Kadına Yönelik Şiddetin Engellenmesi ve Uygulanması Yürürlüğü
Kadınlara karşı her türlü Türk ayrımcılığın özellikle engellenmesi belirtildi. Türkiye çekincesiz olarak taraf olduğunu belirterek önemli bir aşama kaydedildi. Avrupa İnsan Hakları Mahkemesi’nin 2009 yılında Nahide Opuz davasında özellikle Türkiye’yi sorumlu tuttu. Alınan karar erkek şiddetinin son bulması gerektiği doğrultusundaydı. Kadına Yönelik Şiddete son kapsamında alınan karar neticesi İstanbul Sözleşmesi’nin temelini de oluşturdu.
Kadına Yönelik Şiddete Son Sözleşmesinde neler var
Bugüne kadar kadına yapılan şiddet, toplumsal dayalı cinayetler ve ev içi şiddet konusunda detaylı açıklamalar getirildi. Ev içinde veya toplumda her şekilde kadına yönelik cinsiyete dayalı her hangi bir istismarın kesinlikle yapılmaması gerektiği belirtildi. Kadını bu tarz şiddetlerin etkilediği belirtildi.

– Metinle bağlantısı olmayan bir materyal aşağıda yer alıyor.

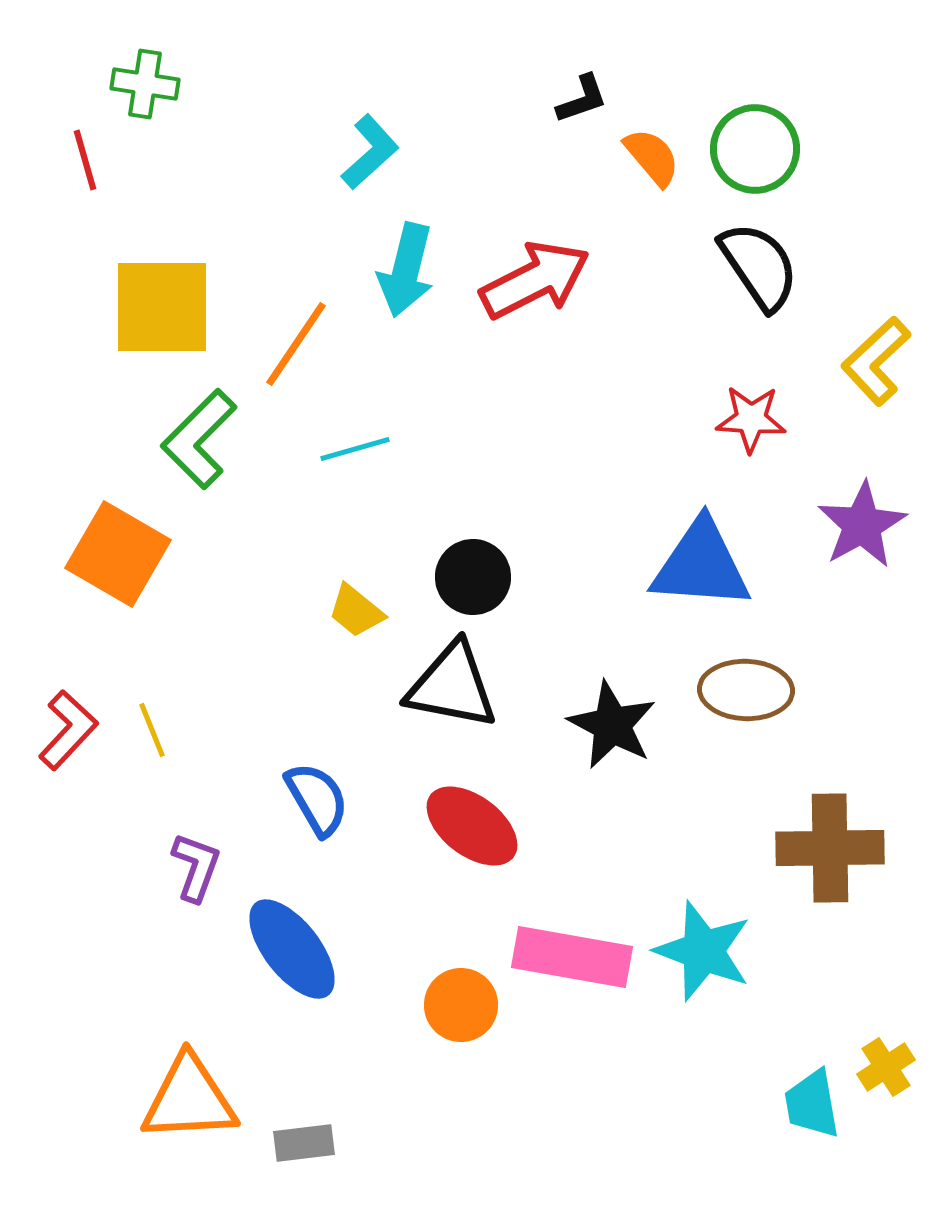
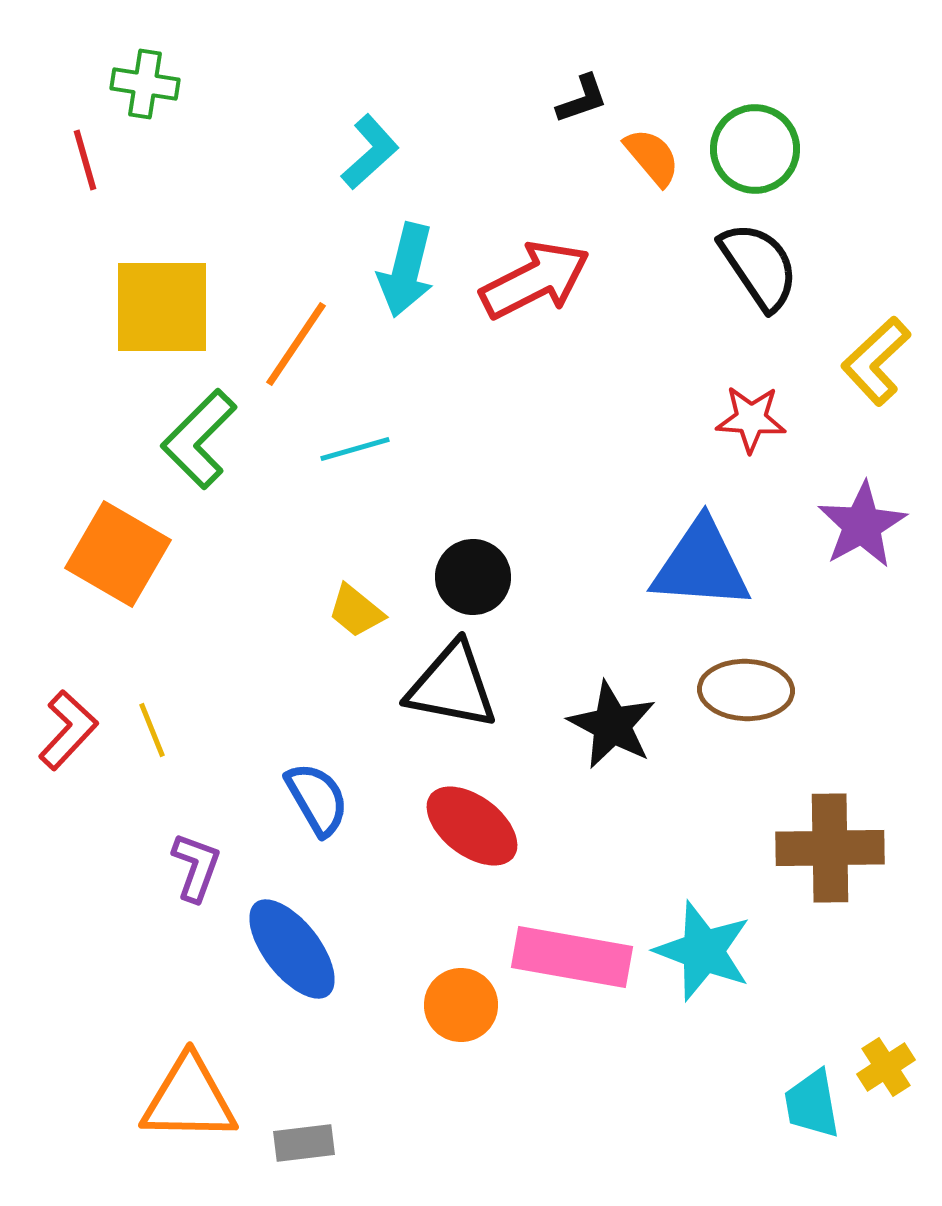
orange triangle: rotated 4 degrees clockwise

Türkiye’de kadın cinayetlerinin sürdürüldüğü belirtilerek bu konuda acil önlemlerin alınması gerektiği belirtildi. Politikaların bu konuda yetersiz olduğu görüşü eklendi. Erkek şiddeti konusunda polis ve sacılar keyfi davranıldığı belirtildi. Kadına yönelik şiddet konusunda yeterli koruma ve sığınma evlerinin olmadığının da altı çizildi. Kadın koruma evleri ve çocukların da aynı şekilde korunması gerektiği konusunda talepler bildirildi.
Son zamanlarda kadına yönelik şiddetlerin artması aslında içimizde bir nevi korkuya yaratıyor. Ne kadar çözüm getirmeye çalışsalar da bir işe yaramıyor malesef önce insanları eğitmeleri gerekli.